The following program demonstrates:
Main
function setup()
displayMode(STANDARD)
parameter.number("x", 1.0, 1024.0)
m = mesh()
m.shader = shader("Project:Foo")
m:addRect(0.5 * WIDTH, 0.5 * HEIGHT, WIDTH, HEIGHT)
print(WIDTH, HEIGHT)
local vertices = m:buffer("position")
for i = 1, 4 do
print(vertices[i])
end
end
function draw()
background(40, 40, 50)
m.shader.uColorScale = x
m.shader.uDimensions = vec2(WIDTH, HEIGHT)
m:draw()
end
Vertex shader
attribute vec4 position;
uniform vec2 uDimensions;
uniform highp float uColorScale;
varying lowp vec4 vColor;
void main()
{
vColor = uColorScale * vec4(position.x / uDimensions.x, position.y / uDimensions.y, 0.0, 1.0);
gl_Position = position;
}
Fragment shader
precision highp float;
uniform vec2 uDimensions;
varying lowp vec4 vColor;
void main()
{
if (vColor.x > 1.0 || vColor.y > 1.0) {
gl_FragColor = vec4(1.0, 1.0, 1.0, 1.0);
} else {
gl_FragColor = vColor;
}
}
See attached screenshots for output.
I'd like to know whether there is a way around this that doesn't involve scaling by the window size.
Comments
Update: It turns out the output of
gl_Position
should in fact be normalised device co-ordinates and not screen co-ordinates. It seems during investigation I have managed to thoroughly confuse myself!One source of confusion comes from the default setting for
projectionMatrix()
which is equivalent toortho(-WIDTH, WIDTH, -HEIGHT, HEIGHT)

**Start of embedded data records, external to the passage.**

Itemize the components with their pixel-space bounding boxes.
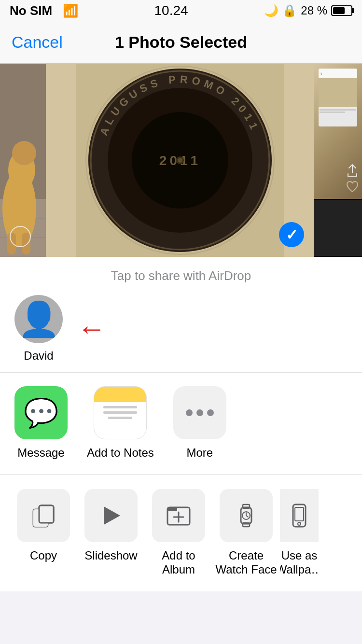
carrier-label: No SIM 📶 (10, 3, 78, 18)
share-small-icon (345, 163, 360, 178)
watch-face-icon-box (220, 489, 273, 542)
wallpaper-label: Use as Wallpa… (280, 549, 319, 577)
action-add-album[interactable]: Add to Album (145, 489, 212, 577)
app-item-more[interactable]: More (173, 386, 226, 460)
copy-icon (30, 503, 56, 529)
wifi-icon: 📶 (63, 3, 78, 18)
battery-percent: 28 % (301, 4, 327, 17)
svg-point-23 (178, 158, 182, 163)
dot-3 (207, 409, 214, 416)
photo-strip-right: ‹ (314, 64, 362, 257)
unselected-badge[interactable] (10, 226, 31, 247)
svg-rect-41 (295, 507, 304, 521)
photo-right-top[interactable]: ‹ (314, 64, 362, 199)
person-icon: 👤 (18, 302, 60, 336)
svg-point-7 (12, 141, 36, 165)
message-app-icon: 💬 (14, 386, 68, 439)
slideshow-label: Slideshow (84, 549, 137, 563)
notes-line-2 (103, 411, 137, 414)
app-item-message[interactable]: 💬 Message (14, 386, 68, 460)
svg-rect-35 (243, 504, 250, 508)
airdrop-contacts: 👤 David ← (0, 295, 362, 363)
contact-name-david: David (24, 349, 53, 363)
photo-strip: ALUGUSS PROMO 2011 2011 ✓ ‹ (0, 64, 362, 257)
more-app-label: More (186, 446, 213, 460)
action-copy[interactable]: Copy (10, 489, 77, 577)
selected-badge[interactable]: ✓ (279, 222, 304, 247)
wallpaper-icon (286, 503, 312, 529)
add-album-icon (166, 503, 192, 529)
copy-icon-box (17, 489, 70, 542)
dot-2 (196, 409, 203, 416)
notes-line-1 (103, 406, 137, 408)
message-app-label: Message (17, 446, 64, 460)
svg-rect-36 (243, 523, 250, 527)
action-slideshow[interactable]: Slideshow (77, 489, 145, 577)
checkmark-icon: ✓ (286, 226, 298, 243)
more-dots (186, 409, 214, 416)
mini-screenshot: ‹ (319, 69, 357, 126)
clock: 10.24 (154, 3, 188, 18)
message-bubble-icon: 💬 (24, 396, 58, 429)
dot-1 (186, 409, 193, 416)
contact-avatar-david: 👤 (14, 295, 63, 343)
svg-point-42 (298, 522, 301, 525)
action-wallpaper[interactable]: Use as Wallpa… (280, 489, 319, 577)
airdrop-label: Tap to share with AirDrop (0, 268, 362, 283)
battery-icon (331, 5, 352, 16)
actions-section: Copy Slideshow Add to Album (0, 475, 362, 591)
nav-bar: Cancel 1 Photo Selected (0, 21, 362, 64)
copy-label: Copy (30, 549, 57, 563)
photo-thumb-left[interactable] (0, 64, 46, 257)
page-title: 1 Photo Selected (115, 33, 247, 52)
heart-small-icon (345, 180, 360, 194)
arrow-indicator: ← (77, 295, 106, 363)
more-app-icon (173, 386, 226, 439)
slideshow-icon (98, 503, 124, 529)
lock-icon: 🔒 (282, 4, 297, 17)
svg-rect-28 (39, 505, 54, 523)
status-bar: No SIM 📶 10.24 🌙 🔒 28 % (0, 0, 362, 21)
watch-face-label: Create Watch Face (212, 549, 280, 577)
app-item-notes[interactable]: Add to Notes (87, 386, 154, 460)
wallpaper-icon-box (280, 489, 319, 542)
moon-icon: 🌙 (264, 4, 278, 17)
svg-rect-31 (167, 507, 177, 511)
left-arrow-icon: ← (77, 314, 106, 343)
coin-svg: ALUGUSS PROMO 2011 2011 (76, 64, 284, 257)
airdrop-section: Tap to share with AirDrop 👤 David ← (0, 257, 362, 373)
watch-face-icon (233, 503, 259, 529)
notes-line-3 (108, 417, 132, 419)
notes-app-label: Add to Notes (87, 446, 154, 460)
action-watch-face[interactable]: Create Watch Face (212, 489, 280, 577)
mini-nav: ‹ (319, 69, 357, 78)
app-share-section: 💬 Message Add to Notes More (0, 373, 362, 475)
status-right: 🌙 🔒 28 % (264, 4, 352, 17)
cancel-button[interactable]: Cancel (12, 33, 63, 52)
add-album-icon-box (152, 489, 205, 542)
photo-main[interactable]: ALUGUSS PROMO 2011 2011 ✓ (46, 64, 314, 257)
notes-app-icon (94, 386, 147, 439)
slideshow-icon-box (84, 489, 138, 542)
svg-marker-29 (104, 506, 120, 525)
svg-line-39 (246, 516, 248, 517)
coin-image: ALUGUSS PROMO 2011 2011 (74, 73, 286, 247)
add-album-label: Add to Album (145, 549, 212, 577)
photo-right-icons (314, 200, 362, 256)
contact-david[interactable]: 👤 David (14, 295, 63, 363)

with a max z value of 10.0.Another is that the square in the shader lab follows this default projection convention but with different dimensions. The square itself is defined in terms of this co-ordinate system which makes the live output a bit useless if you want to work in a different co-ordinate system. This can be worked around although it would be better if one could configure the shader lab, i.e. set the input vertices and size of live preview area.
In the regular editor, one can switch to NDC with
ortho(-1.0, 1.0, -1.0, 1.0)
, bearing in mind the max z value is still 10.0.